QPredict - Model Inference

QPredict is the GeoAI suite extension dedicated to running artificial intelligence models directly within the QGIS environment. It allows models trained with QModel Trainer to be applied to georeferenced raster data, producing raster or vector layers that can be used immediately within a GIS project.

QGeoAI QPredict UI

Objectives of QPredict

  • Enable inference of GeoAI models trained within the GeoAI suite
  • Integrate artificial intelligence workflows directly into QGIS projects
  • Produce georeferenced results ready for analysis or cartographic use
  • Ensure reproducibility and traceability of inference processes

Supported model types

QPredict supports several families of deep learning models commonly used in GeoAI, including PyTorch-based segmentation and classification models, Mask R-CNN architectures, and the latest YOLO models for object detection, segmentation, and oriented objects.

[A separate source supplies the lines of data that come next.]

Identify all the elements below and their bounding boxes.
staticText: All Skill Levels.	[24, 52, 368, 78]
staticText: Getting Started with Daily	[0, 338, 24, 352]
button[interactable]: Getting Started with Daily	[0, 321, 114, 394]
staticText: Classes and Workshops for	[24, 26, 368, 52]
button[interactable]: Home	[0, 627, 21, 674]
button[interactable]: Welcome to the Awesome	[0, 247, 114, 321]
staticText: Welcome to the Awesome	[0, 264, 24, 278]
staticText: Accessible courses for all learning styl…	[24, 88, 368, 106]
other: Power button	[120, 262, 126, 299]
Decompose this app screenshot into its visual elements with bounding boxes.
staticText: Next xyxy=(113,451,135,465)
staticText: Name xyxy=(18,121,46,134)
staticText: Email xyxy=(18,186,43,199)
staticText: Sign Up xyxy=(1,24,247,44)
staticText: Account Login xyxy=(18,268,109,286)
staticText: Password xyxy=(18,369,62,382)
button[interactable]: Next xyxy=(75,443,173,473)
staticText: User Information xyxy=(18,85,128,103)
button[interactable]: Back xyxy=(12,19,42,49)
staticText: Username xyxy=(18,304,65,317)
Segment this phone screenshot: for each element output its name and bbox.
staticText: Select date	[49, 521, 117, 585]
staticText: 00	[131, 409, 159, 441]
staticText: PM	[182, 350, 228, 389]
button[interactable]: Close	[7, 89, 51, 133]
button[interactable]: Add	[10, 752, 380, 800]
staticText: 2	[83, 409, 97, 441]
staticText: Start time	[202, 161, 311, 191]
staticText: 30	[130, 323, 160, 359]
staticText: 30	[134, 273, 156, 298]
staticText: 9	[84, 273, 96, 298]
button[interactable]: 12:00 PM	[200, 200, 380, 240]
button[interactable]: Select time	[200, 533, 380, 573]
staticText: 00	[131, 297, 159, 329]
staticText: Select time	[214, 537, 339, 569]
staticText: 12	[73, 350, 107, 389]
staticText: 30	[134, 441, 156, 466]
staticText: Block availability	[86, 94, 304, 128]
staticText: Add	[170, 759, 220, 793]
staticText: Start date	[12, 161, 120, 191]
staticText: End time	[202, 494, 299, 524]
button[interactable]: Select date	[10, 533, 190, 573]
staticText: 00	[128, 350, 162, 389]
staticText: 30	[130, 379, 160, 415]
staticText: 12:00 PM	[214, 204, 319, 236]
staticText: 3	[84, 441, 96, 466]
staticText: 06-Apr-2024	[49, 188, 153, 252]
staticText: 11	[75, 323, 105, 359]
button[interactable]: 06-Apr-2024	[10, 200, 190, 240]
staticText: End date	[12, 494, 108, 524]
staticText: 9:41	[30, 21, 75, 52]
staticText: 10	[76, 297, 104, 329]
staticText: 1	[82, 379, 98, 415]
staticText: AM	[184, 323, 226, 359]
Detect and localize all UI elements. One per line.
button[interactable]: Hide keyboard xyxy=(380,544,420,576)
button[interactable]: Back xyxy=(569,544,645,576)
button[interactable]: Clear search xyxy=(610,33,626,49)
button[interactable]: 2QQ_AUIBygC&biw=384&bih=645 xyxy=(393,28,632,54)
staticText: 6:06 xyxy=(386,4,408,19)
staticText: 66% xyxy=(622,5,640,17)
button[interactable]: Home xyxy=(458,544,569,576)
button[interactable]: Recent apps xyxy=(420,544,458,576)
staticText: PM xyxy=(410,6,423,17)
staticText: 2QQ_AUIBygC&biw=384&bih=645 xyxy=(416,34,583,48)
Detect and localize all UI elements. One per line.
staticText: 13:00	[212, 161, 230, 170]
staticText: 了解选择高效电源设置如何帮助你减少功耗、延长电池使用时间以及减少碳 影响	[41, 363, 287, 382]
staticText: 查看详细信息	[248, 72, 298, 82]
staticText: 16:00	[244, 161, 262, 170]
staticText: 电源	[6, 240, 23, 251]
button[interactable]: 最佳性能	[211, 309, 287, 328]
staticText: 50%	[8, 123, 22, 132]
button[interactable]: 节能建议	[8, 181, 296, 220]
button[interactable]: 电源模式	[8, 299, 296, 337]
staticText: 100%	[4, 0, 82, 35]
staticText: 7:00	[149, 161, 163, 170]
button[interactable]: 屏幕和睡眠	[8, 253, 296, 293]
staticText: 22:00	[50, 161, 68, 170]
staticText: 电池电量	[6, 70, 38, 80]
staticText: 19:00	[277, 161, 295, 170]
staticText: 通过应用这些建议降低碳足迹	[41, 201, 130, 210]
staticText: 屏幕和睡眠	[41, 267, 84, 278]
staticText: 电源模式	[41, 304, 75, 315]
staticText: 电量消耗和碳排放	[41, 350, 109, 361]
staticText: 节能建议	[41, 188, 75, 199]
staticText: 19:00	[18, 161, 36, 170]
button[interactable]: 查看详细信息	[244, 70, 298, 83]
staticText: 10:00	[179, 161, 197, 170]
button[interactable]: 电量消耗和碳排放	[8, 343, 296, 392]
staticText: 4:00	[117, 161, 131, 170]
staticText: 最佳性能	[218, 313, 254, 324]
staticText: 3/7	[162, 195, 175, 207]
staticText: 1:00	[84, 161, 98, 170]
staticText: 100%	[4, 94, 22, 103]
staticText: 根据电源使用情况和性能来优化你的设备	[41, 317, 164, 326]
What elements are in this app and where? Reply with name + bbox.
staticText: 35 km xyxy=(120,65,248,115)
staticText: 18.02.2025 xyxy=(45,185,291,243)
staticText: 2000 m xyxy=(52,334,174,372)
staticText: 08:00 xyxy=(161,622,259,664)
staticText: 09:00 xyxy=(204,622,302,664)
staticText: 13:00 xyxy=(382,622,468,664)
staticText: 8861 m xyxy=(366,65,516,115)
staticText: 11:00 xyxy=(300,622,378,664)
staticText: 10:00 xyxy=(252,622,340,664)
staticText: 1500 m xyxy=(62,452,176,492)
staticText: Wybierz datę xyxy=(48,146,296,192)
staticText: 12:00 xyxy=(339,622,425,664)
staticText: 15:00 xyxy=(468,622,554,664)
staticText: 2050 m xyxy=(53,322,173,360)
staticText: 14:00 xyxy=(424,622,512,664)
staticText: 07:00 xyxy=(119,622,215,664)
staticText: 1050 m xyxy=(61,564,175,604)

The type of output generated depends on the model used.

General workflow

  • Loading a trained model using the GeoAI suite dedicated format
  • Selecting a raster layer from the QGIS project as input data
  • Defining the spatial extent to be processed
  • Running inference with progress monitoring and logging
  • Automatically generating output layers in the project and on disk

Design philosophy

  • Guided and consistent interface aligned with other GeoAI suite extensions
  • Clear separation between input data, processing parameters, and outputs
  • Detailed logging for monitoring and diagnostic purposes
  • Results immediately visible and usable within QGIS

QPredict serves as the operational link between GeoAI model training and their practical application on geospatial data, within a controlled GIS environment.